◆ Work required:
Take each line from the entries that holds "Microsoft" and copy it out.

(Page-level text extractions)
»»

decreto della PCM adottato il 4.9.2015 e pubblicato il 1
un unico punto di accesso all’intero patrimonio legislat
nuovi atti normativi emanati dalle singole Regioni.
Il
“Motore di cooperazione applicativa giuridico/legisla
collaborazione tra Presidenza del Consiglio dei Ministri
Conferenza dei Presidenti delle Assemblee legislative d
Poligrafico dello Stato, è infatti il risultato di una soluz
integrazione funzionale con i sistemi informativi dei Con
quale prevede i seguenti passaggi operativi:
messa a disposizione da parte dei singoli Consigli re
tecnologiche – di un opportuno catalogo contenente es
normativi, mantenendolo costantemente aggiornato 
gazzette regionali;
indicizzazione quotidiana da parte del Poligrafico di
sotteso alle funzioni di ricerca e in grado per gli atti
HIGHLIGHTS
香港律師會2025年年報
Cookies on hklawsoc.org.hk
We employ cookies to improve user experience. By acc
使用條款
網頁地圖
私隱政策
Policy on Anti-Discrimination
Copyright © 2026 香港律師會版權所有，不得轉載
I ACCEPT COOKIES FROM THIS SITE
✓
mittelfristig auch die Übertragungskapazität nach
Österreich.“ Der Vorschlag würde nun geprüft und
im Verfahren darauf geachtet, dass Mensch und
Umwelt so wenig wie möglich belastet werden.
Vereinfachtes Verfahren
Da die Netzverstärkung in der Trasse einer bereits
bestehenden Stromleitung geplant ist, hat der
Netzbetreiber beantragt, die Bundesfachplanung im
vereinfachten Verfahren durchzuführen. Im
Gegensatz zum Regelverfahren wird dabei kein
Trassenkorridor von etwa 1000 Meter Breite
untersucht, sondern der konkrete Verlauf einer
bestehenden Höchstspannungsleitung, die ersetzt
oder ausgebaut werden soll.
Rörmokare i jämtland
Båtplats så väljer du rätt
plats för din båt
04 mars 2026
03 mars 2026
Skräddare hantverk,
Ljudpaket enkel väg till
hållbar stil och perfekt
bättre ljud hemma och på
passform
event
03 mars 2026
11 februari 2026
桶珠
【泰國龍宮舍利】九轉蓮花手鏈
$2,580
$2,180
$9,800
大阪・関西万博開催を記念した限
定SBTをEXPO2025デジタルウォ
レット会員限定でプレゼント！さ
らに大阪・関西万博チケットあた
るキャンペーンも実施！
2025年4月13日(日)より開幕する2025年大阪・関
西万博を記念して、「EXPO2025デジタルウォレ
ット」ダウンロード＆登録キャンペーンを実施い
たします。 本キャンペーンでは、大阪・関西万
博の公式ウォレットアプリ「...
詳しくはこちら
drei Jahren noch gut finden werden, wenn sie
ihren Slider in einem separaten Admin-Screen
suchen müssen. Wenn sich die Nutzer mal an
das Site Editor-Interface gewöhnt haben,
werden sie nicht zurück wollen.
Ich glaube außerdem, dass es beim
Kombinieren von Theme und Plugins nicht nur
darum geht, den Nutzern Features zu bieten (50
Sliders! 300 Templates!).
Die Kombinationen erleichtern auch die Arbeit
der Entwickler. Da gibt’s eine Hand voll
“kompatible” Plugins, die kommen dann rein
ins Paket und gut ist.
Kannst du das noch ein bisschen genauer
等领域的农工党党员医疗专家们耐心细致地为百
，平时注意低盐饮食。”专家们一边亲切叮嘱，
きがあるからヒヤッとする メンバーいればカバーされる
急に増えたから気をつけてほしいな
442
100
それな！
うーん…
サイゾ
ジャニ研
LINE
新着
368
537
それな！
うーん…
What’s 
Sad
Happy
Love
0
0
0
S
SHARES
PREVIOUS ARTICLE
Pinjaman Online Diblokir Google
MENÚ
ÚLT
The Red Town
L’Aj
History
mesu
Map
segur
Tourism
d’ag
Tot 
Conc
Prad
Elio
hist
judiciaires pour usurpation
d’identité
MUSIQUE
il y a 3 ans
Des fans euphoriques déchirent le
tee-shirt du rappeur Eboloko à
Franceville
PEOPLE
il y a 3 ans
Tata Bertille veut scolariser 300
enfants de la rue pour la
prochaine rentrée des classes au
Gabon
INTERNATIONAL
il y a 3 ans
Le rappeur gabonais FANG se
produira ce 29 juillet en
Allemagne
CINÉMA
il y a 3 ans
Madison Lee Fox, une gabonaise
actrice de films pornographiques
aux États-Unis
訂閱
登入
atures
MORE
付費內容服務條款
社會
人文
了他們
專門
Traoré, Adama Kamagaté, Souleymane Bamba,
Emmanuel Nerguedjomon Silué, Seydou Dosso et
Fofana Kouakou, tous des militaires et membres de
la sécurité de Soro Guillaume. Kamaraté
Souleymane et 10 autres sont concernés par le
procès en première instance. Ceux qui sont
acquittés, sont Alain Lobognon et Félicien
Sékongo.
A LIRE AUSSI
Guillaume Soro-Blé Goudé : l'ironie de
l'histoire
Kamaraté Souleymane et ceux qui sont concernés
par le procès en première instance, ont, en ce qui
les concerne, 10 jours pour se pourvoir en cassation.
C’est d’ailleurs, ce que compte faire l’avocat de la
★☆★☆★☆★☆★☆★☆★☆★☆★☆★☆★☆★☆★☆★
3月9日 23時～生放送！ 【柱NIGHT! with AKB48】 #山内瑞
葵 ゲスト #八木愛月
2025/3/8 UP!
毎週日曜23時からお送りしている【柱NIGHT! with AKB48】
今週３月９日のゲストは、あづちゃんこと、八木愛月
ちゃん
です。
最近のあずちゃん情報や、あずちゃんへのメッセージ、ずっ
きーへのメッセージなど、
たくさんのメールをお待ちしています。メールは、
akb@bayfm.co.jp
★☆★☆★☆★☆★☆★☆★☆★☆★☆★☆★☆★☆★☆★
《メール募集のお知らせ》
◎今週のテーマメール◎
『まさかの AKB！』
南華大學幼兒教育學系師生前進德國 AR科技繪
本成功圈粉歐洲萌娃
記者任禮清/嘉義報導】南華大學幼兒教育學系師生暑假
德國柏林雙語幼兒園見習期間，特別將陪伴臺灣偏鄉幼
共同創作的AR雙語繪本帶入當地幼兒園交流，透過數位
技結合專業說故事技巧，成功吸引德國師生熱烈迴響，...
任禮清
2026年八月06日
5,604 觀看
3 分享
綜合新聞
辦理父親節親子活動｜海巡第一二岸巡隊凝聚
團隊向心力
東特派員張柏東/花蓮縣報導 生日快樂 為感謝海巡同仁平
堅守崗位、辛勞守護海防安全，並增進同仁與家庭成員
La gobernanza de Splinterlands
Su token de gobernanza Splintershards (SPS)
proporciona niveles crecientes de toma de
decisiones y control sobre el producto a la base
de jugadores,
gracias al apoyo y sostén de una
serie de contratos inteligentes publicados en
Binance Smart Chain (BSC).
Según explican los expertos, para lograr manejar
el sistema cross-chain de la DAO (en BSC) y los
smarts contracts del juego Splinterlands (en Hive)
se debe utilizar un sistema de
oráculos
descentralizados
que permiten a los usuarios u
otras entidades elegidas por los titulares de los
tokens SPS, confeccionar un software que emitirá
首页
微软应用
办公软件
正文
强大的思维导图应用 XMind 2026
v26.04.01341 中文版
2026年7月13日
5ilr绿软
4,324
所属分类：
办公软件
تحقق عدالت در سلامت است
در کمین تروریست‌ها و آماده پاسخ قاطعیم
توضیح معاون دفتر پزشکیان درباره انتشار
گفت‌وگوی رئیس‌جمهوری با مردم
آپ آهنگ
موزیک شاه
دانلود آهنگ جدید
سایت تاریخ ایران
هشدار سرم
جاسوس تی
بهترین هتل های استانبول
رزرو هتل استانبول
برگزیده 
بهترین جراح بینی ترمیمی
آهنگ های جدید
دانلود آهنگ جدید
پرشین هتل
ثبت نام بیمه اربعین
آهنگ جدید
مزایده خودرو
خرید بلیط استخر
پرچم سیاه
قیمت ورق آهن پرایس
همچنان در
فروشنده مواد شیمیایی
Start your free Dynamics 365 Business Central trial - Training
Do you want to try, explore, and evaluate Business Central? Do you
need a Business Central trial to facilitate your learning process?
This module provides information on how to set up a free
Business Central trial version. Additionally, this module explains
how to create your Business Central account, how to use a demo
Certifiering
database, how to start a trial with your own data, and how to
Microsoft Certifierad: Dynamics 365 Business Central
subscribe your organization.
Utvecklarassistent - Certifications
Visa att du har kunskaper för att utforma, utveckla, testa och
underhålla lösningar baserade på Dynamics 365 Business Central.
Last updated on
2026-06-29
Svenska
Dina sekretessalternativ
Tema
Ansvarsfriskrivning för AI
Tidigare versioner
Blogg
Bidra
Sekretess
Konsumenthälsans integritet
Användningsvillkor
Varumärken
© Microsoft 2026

««

◆ Worked solution:
Microsoft Certifierad: Dynamics 365 Business Central
© Microsoft 2026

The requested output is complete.